Much did I rage when young,
Being by the world oppressed,
But now with flattering tongue
It speeds the parting guest.
1924
The New Faces
If you, that have grown old, were the first dead,
Neither catalpa tree nor scented lime
Should hear my living feet, nor would I tread
Where we wrought that shall break the teeth of time.

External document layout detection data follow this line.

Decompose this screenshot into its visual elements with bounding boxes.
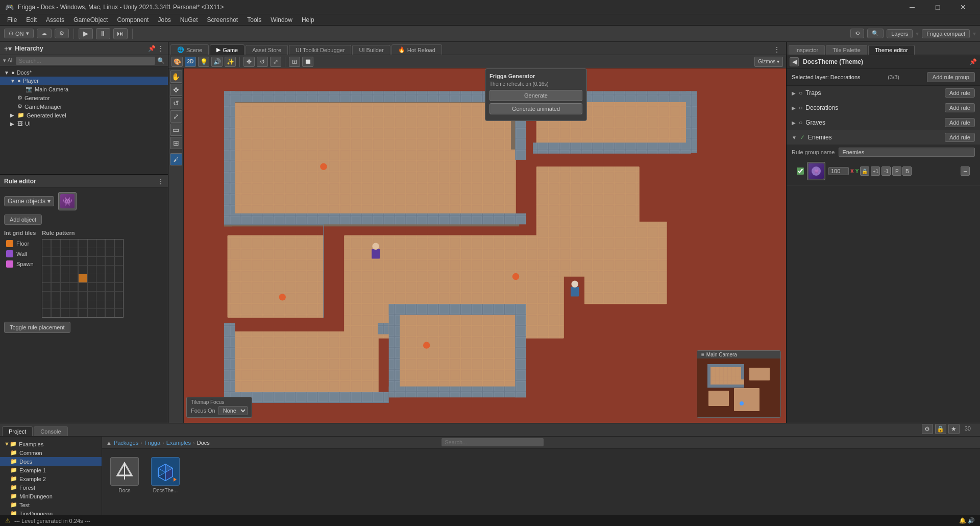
- p-button[interactable]: P: [892, 166, 901, 176]
- rule-cell-5-2[interactable]: [61, 283, 69, 291]
- file-item-common[interactable]: 📁 Common: [0, 448, 102, 457]
- rule-cell-6-0[interactable]: [42, 292, 51, 300]
- nav-back-button[interactable]: ◀: [790, 57, 799, 66]
- rule-cell-3-5[interactable]: [88, 266, 96, 274]
- rule-cell-8-8[interactable]: [115, 309, 123, 317]
- inspector-pin-icon[interactable]: 📌: [969, 58, 977, 65]
- file-item-docs[interactable]: 📁 Docs: [0, 457, 102, 466]
- rule-cell-7-5[interactable]: [88, 300, 96, 308]
- rotate-tool-button[interactable]: ↺: [170, 97, 182, 109]
- breadcrumb-examples[interactable]: Examples: [166, 440, 191, 446]
- rule-cell-2-3[interactable]: [69, 257, 78, 265]
- maximize-button[interactable]: □: [926, 0, 949, 14]
- rule-cell-8-0[interactable]: [42, 309, 51, 317]
- search-button[interactable]: 🔍: [867, 29, 884, 38]
- view-grid-button[interactable]: ⊞: [289, 57, 300, 67]
- minus-one-button[interactable]: -1: [881, 166, 891, 176]
- menu-tools[interactable]: Tools: [243, 15, 265, 25]
- rule-cell-7-2[interactable]: [61, 300, 69, 308]
- menu-gameobject[interactable]: GameObject: [69, 15, 112, 25]
- file-item-examples[interactable]: ▼📁 Examples: [0, 440, 102, 448]
- asset-store-tab[interactable]: Asset Store: [246, 45, 288, 55]
- move-tool-button[interactable]: ✥: [170, 84, 182, 96]
- hierarchy-menu-icon[interactable]: ⋮: [158, 45, 164, 52]
- rule-cell-8-5[interactable]: [88, 309, 96, 317]
- frigga-compact-button[interactable]: Frigga compact: [922, 29, 970, 38]
- rule-cell-1-6[interactable]: [96, 248, 105, 256]
- rule-cell-3-6[interactable]: [96, 266, 105, 274]
- view-audio-button[interactable]: 🔊: [211, 57, 223, 67]
- hand-tool-button[interactable]: ✋: [170, 70, 182, 83]
- rule-cell-6-5[interactable]: [88, 292, 96, 300]
- plus-one-button[interactable]: +1: [871, 166, 880, 176]
- ui-toolkit-tab[interactable]: UI Toolkit Debugger: [289, 45, 351, 55]
- menu-jobs[interactable]: Jobs: [154, 15, 175, 25]
- game-objects-selector[interactable]: Game objects ▾: [4, 196, 54, 206]
- hierarchy-item-docs[interactable]: ▼ ● Docs*: [0, 68, 168, 77]
- tile-floor[interactable]: Floor: [4, 239, 36, 248]
- rule-cell-8-3[interactable]: [69, 309, 78, 317]
- rule-cell-0-2[interactable]: [61, 240, 69, 248]
- enemies-rule-checkbox[interactable]: [797, 168, 804, 175]
- hierarchy-item-player[interactable]: ▼ ● Player: [0, 77, 168, 85]
- rule-cell-2-2[interactable]: [61, 257, 69, 265]
- file-item-test[interactable]: 📁 Test: [0, 500, 102, 509]
- rect-tool-button[interactable]: ▭: [170, 124, 182, 136]
- tile-spawn[interactable]: Spawn: [4, 259, 36, 269]
- rule-cell-2-7[interactable]: [106, 257, 114, 265]
- menu-nuget[interactable]: NuGet: [176, 15, 202, 25]
- menu-window[interactable]: Window: [266, 15, 297, 25]
- rule-cell-0-3[interactable]: [69, 240, 78, 248]
- view-light-button[interactable]: 💡: [198, 57, 209, 67]
- rule-cell-8-2[interactable]: [61, 309, 69, 317]
- rule-cell-7-8[interactable]: [115, 300, 123, 308]
- rule-cell-8-4[interactable]: [79, 309, 87, 317]
- scale-tool-button[interactable]: ⤢: [170, 110, 182, 123]
- rule-cell-6-7[interactable]: [106, 292, 114, 300]
- traps-add-rule-button[interactable]: Add rule: [945, 88, 975, 98]
- file-asset-docstheme[interactable]: DocsThe...: [149, 455, 182, 495]
- close-button[interactable]: ✕: [951, 0, 975, 14]
- rule-cell-7-4[interactable]: [79, 300, 87, 308]
- menu-screenshot[interactable]: Screenshot: [203, 15, 242, 25]
- tile-wall[interactable]: Wall: [4, 249, 36, 258]
- graves-add-rule-button[interactable]: Add rule: [945, 118, 975, 127]
- rule-cell-0-6[interactable]: [96, 240, 105, 248]
- enemies-value-input[interactable]: [828, 167, 849, 175]
- rule-cell-6-2[interactable]: [61, 292, 69, 300]
- hierarchy-search-input[interactable]: [16, 57, 155, 65]
- enemies-group-header[interactable]: ▼ ✓ Enemies Add rule: [787, 130, 980, 145]
- rule-cell-2-5[interactable]: [88, 257, 96, 265]
- hot-reload-tab[interactable]: 🔥 Hot Reload: [391, 44, 442, 55]
- rule-cell-3-3[interactable]: [69, 266, 78, 274]
- view-move-button[interactable]: ✥: [243, 57, 255, 67]
- step-button[interactable]: ⏭: [113, 28, 128, 39]
- hierarchy-item-gamemanager[interactable]: ⚙ GameManager: [0, 102, 168, 111]
- rule-cell-0-4[interactable]: [79, 240, 87, 248]
- rule-cell-1-5[interactable]: [88, 248, 96, 256]
- view-2d-button[interactable]: 2D: [185, 57, 196, 67]
- menu-edit[interactable]: Edit: [22, 15, 41, 25]
- inspector-tab[interactable]: Inspector: [789, 45, 825, 55]
- add-rule-group-button[interactable]: Add rule group: [927, 72, 975, 82]
- hierarchy-item-main-camera[interactable]: 📷 Main Camera: [0, 85, 168, 93]
- rule-cell-5-1[interactable]: [52, 283, 60, 291]
- rule-cell-3-0[interactable]: [42, 266, 51, 274]
- rule-cell-3-4[interactable]: [79, 266, 87, 274]
- rule-cell-3-2[interactable]: [61, 266, 69, 274]
- bc-up-icon[interactable]: ▲: [106, 440, 112, 446]
- view-rotate-button[interactable]: ↺: [257, 57, 268, 67]
- hierarchy-item-generator[interactable]: ⚙ Generator: [0, 93, 168, 102]
- project-lock-button[interactable]: 🔒: [935, 424, 946, 434]
- file-item-minidungeon[interactable]: 📁 MiniDungeon: [0, 492, 102, 500]
- view-snap-button[interactable]: 🔲: [302, 57, 313, 67]
- rule-cell-0-7[interactable]: [106, 240, 114, 248]
- minimize-button[interactable]: ─: [900, 0, 924, 14]
- rule-cell-7-0[interactable]: [42, 300, 51, 308]
- view-gizmos-button[interactable]: Gizmos ▾: [754, 57, 783, 67]
- menu-file[interactable]: File: [3, 15, 21, 25]
- rule-cell-2-1[interactable]: [52, 257, 60, 265]
- hierarchy-plus-icon[interactable]: +▾: [4, 44, 12, 53]
- rule-cell-4-0[interactable]: [42, 274, 51, 282]
- file-item-example1[interactable]: 📁 Example 1: [0, 466, 102, 474]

Let the new faces play what tricks they will
In the old rooms; night can outbalance day,
Our shadows rove the garden gravel still,
The living seem more shadowy than they.
A Prayer for My Son
Bid a strong ghost stand at the head
That my Michael may sleep sound,
Nor cry, nor turn in the bed
Till his morning meal come round;
And may departing twilight keep
All dread afar till morning’s back,
That his mother may not lack
Her fill of sleep.
Bid the ghost have sword in fist:
Some there are, for I avow
Such devilish things exist,
Who have planned his murder for they know
Of some most haughty deed or thought
That waits upon his future days,
And would through hatred of the bays
Bring that to nought.
Though You can fashion everything
From nothing every day, and teach
The morning stars to sing,
You have lacked articulate speech
To tell Your simplest want, and known,
Wailing upon a woman’s knee,
All of that worst ignominy
Of flesh and bone;
And when through all the town there ran
The servants of Your enemy,
A woman and a man,
Unless the Holy Writings lie,
Hurried through the smooth and rough
And through the fertile and waste,
Protecting, till the danger past,
With human love.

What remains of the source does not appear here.